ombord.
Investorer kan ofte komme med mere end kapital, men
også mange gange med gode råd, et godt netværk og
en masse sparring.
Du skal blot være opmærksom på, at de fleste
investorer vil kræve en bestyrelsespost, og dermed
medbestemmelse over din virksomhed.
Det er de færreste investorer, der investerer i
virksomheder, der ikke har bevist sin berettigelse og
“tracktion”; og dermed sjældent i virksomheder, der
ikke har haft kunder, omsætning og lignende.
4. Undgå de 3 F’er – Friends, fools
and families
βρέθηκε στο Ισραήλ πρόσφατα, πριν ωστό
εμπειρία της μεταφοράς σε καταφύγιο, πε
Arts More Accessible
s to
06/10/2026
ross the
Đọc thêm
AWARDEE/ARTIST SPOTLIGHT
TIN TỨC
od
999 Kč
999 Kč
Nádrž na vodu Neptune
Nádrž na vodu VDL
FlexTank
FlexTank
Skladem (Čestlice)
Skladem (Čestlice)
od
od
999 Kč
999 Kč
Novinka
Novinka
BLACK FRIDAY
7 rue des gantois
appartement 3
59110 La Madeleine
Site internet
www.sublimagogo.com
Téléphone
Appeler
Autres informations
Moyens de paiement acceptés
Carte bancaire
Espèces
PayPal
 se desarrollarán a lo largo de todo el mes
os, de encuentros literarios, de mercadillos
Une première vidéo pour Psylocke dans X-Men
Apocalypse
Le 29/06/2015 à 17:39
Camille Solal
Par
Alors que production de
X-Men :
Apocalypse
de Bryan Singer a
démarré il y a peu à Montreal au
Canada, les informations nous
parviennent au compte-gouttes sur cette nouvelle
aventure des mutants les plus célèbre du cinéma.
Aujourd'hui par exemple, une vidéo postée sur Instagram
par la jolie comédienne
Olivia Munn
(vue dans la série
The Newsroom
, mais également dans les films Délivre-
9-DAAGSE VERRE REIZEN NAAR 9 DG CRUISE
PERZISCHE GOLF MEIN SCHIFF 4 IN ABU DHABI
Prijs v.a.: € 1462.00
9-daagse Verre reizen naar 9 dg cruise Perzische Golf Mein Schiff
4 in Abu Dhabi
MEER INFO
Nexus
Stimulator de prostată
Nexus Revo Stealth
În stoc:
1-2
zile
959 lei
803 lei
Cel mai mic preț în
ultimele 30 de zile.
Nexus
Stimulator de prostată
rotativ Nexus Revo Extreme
········
> _PROBLEM TO WORK ON_: Your task is to transcribe the listing above in full and exactly.

> _PROBLEM SOLUTION_:
ombord.
Investorer kan ofte komme med mere end kapital, men
også mange gange med gode råd, et godt netværk og
en masse sparring.
Du skal blot være opmærksom på, at de fleste
investorer vil kræve en bestyrelsespost, og dermed
medbestemmelse over din virksomhed.
Det er de færreste investorer, der investerer i
virksomheder, der ikke har bevist sin berettigelse og
“tracktion”; og dermed sjældent i virksomheder, der
ikke har haft kunder, omsætning og lignende.
4. Undgå de 3 F’er – Friends, fools
and families
βρέθηκε στο Ισραήλ πρόσφατα, πριν ωστό
εμπειρία της μεταφοράς σε καταφύγιο, πε
Arts More Accessible
s to
06/10/2026
ross the
Đọc thêm
AWARDEE/ARTIST SPOTLIGHT
TIN TỨC
od
999 Kč
999 Kč
Nádrž na vodu Neptune
Nádrž na vodu VDL
FlexTank
FlexTank
Skladem (Čestlice)
Skladem (Čestlice)
od
od
999 Kč
999 Kč
Novinka
Novinka
BLACK FRIDAY
7 rue des gantois
appartement 3
59110 La Madeleine
Site internet
www.sublimagogo.com
Téléphone
Appeler
Autres informations
Moyens de paiement acceptés
Carte bancaire
Espèces
PayPal
 se desarrollarán a lo largo de todo el mes
os, de encuentros literarios, de mercadillos
Une première vidéo pour Psylocke dans X-Men
Apocalypse
Le 29/06/2015 à 17:39
Camille Solal
Par
Alors que production de
X-Men :
Apocalypse
de Bryan Singer a
démarré il y a peu à Montreal au
Canada, les informations nous
parviennent au compte-gouttes sur cette nouvelle
aventure des mutants les plus célèbre du cinéma.
Aujourd'hui par exemple, une vidéo postée sur Instagram
par la jolie comédienne
Olivia Munn
(vue dans la série
The Newsroom
, mais également dans les films Délivre-
9-DAAGSE VERRE REIZEN NAAR 9 DG CRUISE
PERZISCHE GOLF MEIN SCHIFF 4 IN ABU DHABI
Prijs v.a.: € 1462.00
9-daagse Verre reizen naar 9 dg cruise Perzische Golf Mein Schiff
4 in Abu Dhabi
MEER INFO
Nexus
Stimulator de prostată
Nexus Revo Stealth
În stoc:
1-2
zile
959 lei
803 lei
Cel mai mic preț în
ultimele 30 de zile.
Nexus
Stimulator de prostată
rotativ Nexus Revo Extreme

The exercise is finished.